The introduction presents the two overlapping arguments of the book. First, the experience of the Anglo-Egyptian rule was intimately expressed on and through Sudanese bodies. Second, the body and its adornments are markers of socio-political place. Amidst the social and political disruptions of empire, Sudanese women used their bodies to calibrate their positions within multiple systems of protected domesticity, empire, nationalism, and modernization. The introduction places the book in conversation with current scholarship on gender and the body in Africa, the Middle East, and world history. It is particularly informed by the growing interdisciplinary field of analysis of "the global and the intimate," which contends that attention to intimate domains gives new perspective to familiar, grand narratives.

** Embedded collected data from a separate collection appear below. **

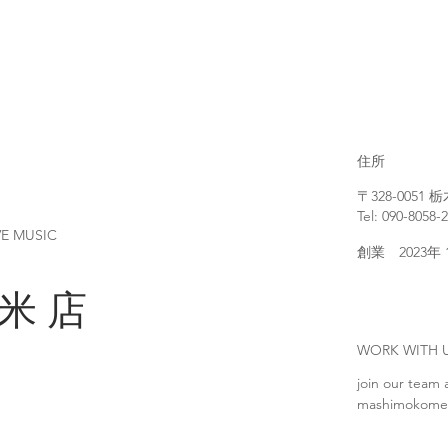
住所
〒328-005
Tel: 090-8058-
VE MUSIC
創業 2023年
 米 店
WORK WIT
join our team 
mashimokome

This context-building chapter begins with the Anglo-Egyptian conquest of Sudan in 1898, the peculiarities of dual control, and Britons' first impressions of Sudanese women–most notably their fears and concerns over "backwards" traditions such as the harem and female genital cutting. It introduces the tobe, an imported cotton garment and the common form of everyday dress for married women in northern Sudan. Tobes possessed a unique social worth; they circulated at the hands of men and were given as gifts from husbands to wives on the event of their marriage or the birth of a child. Thus the tobe marked critical milestones in a woman's reproductive life and served as tangible evidence of her domestic responsibilities and relationships.

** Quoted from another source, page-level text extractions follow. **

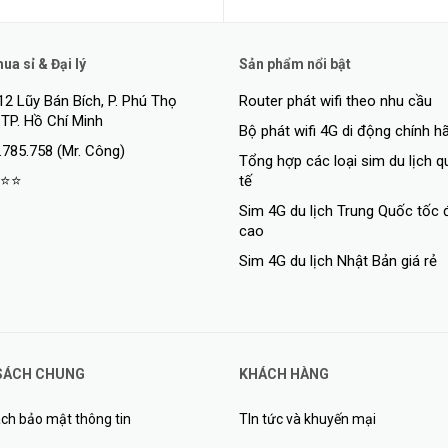
a sỉ & Đại lý
Sản phẩm nổi bật
12 Lũy Bán Bích, P. Phú Thọ
Router phát wifi theo nhu cầu
 TP. Hồ Chí Minh
Bộ phát wifi 4G di động chính h
.785.758 (Mr. Công)
Tổng hợp các loại sim du lịch 
⭐⭐
tế
Sim 4G du lịch Trung Quốc tốc 
cao
Sim 4G du lịch Nhật Bản giá rẻ
SÁCH CHUNG
KHÁCH HÀNG
ch bảo mật thông tin
TIn tức và khuyến mại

In 1921, upon learning of the common practice of female genital cutting, the government founded a Midwifery Training School in hopes of eradicating the procedure. The School aimed to replace traditional birth practitioners with formally trained midwives educated in biomedical knowledge and practices. Despite the private nature of their practice, the success of the MTS and its pupils was highly visible. This new class of midwives distinguished themselves from their untrained counterparts by donning a uniform of a crisp white tobe. Relying on an unusual collection of photographs of trained and untrained midwives, this chapter marks the first shift in the tobe's symbolism away from purely domestic messages. When used as a uniform, the tobe signaled new forms of knowledge and professionalism. No longer simply a marker of familial ties, a woman's tobe could now also affirm a relationship with the imperial state.
This chapter centers on the expansion of girls' education in the 1930s and 1940s and highlights contrasting themes of discipline and mobility. Out of the harem and in the classroom, Sudanese girls were subject to new forms of control. Imperial logic held that civilized minds could only come from disciplined bodies. Young girls were the primary targets of bodily reforms. Teachers and students both understood that outward appearances, such as uniforms and western dress, and the hidden intimate marks of female genital cutting were powerful measures of modernity, belonging, and difference. Yet even as schoolgirls negotiated claims to authority over their private parts, they eagerly experimented with new behaviors in new civic spaces. In very real ways, participation in educational programs reshaped bodies and behaviors.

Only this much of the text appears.